Table of contents

How do I use Colly's callback functions effectively?

Using Colly's Callback Functions Effectively

Colly is a powerful web scraping framework for Go that uses an event-driven architecture. Mastering callback functions is essential for building efficient and robust scrapers.

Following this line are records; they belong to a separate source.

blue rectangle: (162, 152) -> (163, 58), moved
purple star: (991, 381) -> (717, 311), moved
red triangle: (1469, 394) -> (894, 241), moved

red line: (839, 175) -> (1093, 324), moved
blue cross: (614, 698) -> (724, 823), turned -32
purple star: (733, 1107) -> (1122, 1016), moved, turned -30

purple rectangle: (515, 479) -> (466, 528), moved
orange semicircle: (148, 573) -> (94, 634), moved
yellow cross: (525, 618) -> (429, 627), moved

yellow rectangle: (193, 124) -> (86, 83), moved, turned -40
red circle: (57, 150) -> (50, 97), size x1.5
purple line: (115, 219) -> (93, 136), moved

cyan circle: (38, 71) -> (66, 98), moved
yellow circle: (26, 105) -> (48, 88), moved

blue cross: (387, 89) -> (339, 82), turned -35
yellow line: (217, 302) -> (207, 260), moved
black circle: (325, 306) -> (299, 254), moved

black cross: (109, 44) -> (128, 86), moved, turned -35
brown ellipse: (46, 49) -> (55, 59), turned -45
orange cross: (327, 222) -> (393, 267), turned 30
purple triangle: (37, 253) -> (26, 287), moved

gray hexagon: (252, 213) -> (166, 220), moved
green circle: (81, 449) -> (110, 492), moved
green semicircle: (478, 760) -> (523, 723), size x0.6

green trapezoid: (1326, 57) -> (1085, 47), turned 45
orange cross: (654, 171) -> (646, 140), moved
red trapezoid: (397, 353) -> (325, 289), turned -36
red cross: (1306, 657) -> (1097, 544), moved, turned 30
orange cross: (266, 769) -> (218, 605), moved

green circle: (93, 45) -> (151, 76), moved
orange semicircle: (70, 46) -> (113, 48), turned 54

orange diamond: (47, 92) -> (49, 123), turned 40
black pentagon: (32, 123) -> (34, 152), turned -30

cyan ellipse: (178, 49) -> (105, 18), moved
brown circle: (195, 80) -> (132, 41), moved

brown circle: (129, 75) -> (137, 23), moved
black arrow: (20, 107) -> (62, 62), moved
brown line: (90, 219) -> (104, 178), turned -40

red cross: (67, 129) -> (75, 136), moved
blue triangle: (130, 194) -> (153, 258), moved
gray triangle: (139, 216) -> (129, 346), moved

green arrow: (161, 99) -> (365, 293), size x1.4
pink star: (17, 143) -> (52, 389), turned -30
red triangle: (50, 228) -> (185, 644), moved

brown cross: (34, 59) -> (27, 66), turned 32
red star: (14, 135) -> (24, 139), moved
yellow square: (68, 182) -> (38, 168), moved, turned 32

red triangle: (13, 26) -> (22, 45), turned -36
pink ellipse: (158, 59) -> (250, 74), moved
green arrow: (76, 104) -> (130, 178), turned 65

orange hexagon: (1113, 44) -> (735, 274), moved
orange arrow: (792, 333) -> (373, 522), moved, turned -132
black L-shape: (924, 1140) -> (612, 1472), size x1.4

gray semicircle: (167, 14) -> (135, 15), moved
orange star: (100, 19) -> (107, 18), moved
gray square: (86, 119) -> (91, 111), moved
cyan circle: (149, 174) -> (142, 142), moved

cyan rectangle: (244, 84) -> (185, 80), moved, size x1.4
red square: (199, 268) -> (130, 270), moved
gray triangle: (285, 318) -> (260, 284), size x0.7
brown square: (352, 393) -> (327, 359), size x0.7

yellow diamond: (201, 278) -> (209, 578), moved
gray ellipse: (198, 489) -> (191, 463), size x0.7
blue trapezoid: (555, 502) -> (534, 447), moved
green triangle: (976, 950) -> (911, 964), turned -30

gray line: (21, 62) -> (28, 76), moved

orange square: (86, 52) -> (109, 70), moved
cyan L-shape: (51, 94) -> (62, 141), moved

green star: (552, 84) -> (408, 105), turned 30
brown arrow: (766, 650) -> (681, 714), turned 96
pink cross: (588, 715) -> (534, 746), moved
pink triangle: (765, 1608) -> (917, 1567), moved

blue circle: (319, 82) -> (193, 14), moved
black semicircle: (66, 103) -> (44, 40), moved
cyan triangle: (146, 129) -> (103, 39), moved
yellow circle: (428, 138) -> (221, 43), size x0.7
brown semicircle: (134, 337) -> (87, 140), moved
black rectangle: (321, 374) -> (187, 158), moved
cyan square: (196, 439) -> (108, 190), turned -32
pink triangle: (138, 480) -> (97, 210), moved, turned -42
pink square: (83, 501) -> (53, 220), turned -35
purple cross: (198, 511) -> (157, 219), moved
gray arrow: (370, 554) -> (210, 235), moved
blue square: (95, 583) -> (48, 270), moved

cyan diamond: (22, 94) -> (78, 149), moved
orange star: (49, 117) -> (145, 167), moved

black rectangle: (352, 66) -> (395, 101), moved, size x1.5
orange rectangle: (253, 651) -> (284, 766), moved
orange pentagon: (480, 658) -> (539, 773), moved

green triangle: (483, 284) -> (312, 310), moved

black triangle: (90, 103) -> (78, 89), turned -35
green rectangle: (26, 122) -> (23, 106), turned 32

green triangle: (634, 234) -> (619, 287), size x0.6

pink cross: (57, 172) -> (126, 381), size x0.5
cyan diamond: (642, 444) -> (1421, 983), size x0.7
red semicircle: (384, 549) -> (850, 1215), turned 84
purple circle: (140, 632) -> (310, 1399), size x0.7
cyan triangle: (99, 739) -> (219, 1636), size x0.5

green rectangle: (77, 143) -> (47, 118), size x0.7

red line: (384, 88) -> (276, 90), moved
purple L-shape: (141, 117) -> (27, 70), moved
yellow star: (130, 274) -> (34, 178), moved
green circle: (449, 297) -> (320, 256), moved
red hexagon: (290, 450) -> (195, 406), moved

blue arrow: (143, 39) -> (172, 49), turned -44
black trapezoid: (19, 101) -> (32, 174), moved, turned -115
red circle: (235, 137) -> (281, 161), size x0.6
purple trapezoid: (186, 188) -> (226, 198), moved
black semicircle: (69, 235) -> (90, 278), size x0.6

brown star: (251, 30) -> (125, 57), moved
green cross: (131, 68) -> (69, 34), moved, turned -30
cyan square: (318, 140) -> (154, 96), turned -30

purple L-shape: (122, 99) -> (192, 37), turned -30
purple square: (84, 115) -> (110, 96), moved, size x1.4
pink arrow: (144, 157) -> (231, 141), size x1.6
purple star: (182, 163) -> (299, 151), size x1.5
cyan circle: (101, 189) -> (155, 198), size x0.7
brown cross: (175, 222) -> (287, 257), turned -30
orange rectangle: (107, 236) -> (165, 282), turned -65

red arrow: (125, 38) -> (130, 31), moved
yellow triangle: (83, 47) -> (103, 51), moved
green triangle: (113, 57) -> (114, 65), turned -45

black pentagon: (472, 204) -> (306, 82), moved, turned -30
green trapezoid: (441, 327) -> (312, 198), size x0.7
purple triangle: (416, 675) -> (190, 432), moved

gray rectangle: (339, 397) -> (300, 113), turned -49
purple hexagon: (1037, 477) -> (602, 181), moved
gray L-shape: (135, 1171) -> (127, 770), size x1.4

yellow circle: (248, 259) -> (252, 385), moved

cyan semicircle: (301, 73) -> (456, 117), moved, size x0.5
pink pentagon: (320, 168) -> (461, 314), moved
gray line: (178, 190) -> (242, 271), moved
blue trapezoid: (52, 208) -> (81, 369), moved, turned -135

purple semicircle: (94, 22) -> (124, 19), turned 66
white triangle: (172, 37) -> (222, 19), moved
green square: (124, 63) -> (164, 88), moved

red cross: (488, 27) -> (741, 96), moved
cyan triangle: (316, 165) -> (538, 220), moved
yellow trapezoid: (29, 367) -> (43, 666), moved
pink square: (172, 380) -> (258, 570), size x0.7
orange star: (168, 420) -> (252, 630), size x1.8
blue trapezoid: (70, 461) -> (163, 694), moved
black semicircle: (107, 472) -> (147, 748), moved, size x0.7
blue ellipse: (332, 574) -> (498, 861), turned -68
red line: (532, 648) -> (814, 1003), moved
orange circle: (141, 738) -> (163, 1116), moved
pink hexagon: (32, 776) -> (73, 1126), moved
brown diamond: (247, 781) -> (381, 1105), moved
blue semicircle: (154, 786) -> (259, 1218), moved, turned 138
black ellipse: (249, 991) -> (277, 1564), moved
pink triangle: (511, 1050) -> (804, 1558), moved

This guide covers the core callbacks and advanced patterns for effective web scraping.

Core Callback Functions

Colly provides several callback functions that handle different stages of the scraping process:

| Callback | Trigger | Use Case | |----------|---------|----------| | OnRequest | Before sending request | Modify headers, add authentication | | OnResponse | After receiving response | Handle raw data, save files | | OnHTML | When HTML element matches selector | Extract structured data | | OnError | When request fails | Handle errors, implement retries | | OnScraped | After all OnHTML callbacks finish | Post-processing, cleanup |

OnHTML - Data Extraction

OnHTML is the workhorse for extracting structured data from web pages. It accepts CSS selectors and provides access to matched elements.

Basic Usage

package main

import (
    "fmt"
    "github.com/gocolly/colly/v2"
)

func main() {
    c := colly.NewCollector()

    // Extract all links
    c.OnHTML("a[href]", func(e *colly.HTMLElement) {
        link := e.Attr("href")
        text := e.Text
        fmt.Printf("Found link: %s -> %s\n", text, link)
    })

    c.Visit("https://example.com")
}

Advanced Data Extraction

c.OnHTML("article.post", func(e *colly.HTMLElement) {
    post := struct {
        Title   string
        Author  string
        Date    string
        Content string
        Tags    []string
    }{
        Title:   e.ChildText("h1.title"),
        Author:  e.ChildText(".author"),
        Date:    e.ChildAttr("time", "datetime"),
        Content: e.ChildText(".content"),
    }

    // Extract multiple tags
    e.ForEach(".tag", func(i int, tag *colly.HTMLElement) {
        post.Tags = append(post.Tags, tag.Text)
    })

    fmt.Printf("Post: %+v\n", post)
})

Following Links Recursively

c.OnHTML("a[href]", func(e *colly.HTMLElement) {
    link := e.Request.AbsoluteURL(e.Attr("href"))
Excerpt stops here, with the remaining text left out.